■"China's Trade Surplus Tripled, Topping $100 Billion Last Year," by Murray Hiebert, Wall Street Journal, 12 January 2006, p. A2.
The China trade surplus thing has long baffled me.
One, if we count intra-multinational corporate trade, we realize it's far smaller, as much of our "imports" from China consist of our corporations going over there and basically renting cheap Chinese labor. The alternative? I guess higher labor and less competitive goods, which is sure to win us the future high ground in this hyper-competitive global economy.
Two: our rising imbalance with China is nothing new, but just a shift of those past imbalances with the rest of Asia. China's stolen ASEAN and Japan's and South Korea's past shares of surplus and aggregated them unto itself. Big f**king deal, say I. Want to give them back to those countries so we can have higher wages, less ... oh, forget it!

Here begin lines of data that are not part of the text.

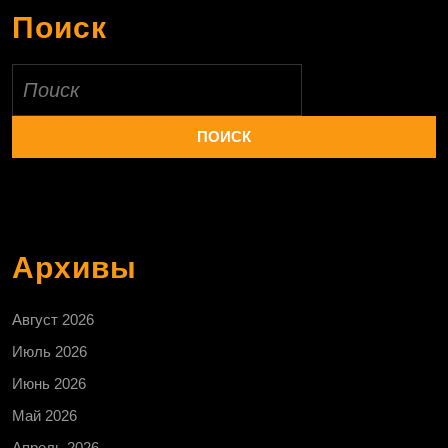
Поиск
Найти:
Архивы
Август 2026
Июль 2026
Июнь 2026
Май 2026
Апрель 2026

And why not let that imbalance happen with China, because that flow of U.S. money, which comes back in China's Treasury buys and sticking dollars in our secondary mortgage markets and other capital markets (meaning we do awfully well in this transaction), can only help to speed China's marketization process, which only weakens the Party's control and pushes the political system, slowly but surely toward more pluralism.
Ah, but the Party seems to crack down on political dissent more and more!
Or is it that the Party HAS to crack down on such stirrings more and more?
And what is responsible for those stirrings? All this change brought on by China's embrace of globalization?
And doesn't China's rise also make the rest of the region more capitalistic in a defensive mode, thus furthering the long-term course of capitalism and democracy?
Or should we retaliate, depress our economic strength, put the money in arms, and plot for brilliant future great power wars with China?
Depending on your congressional district, this is a tough call. If you're not beholden to special interests, though, it's actually a fairly easy one.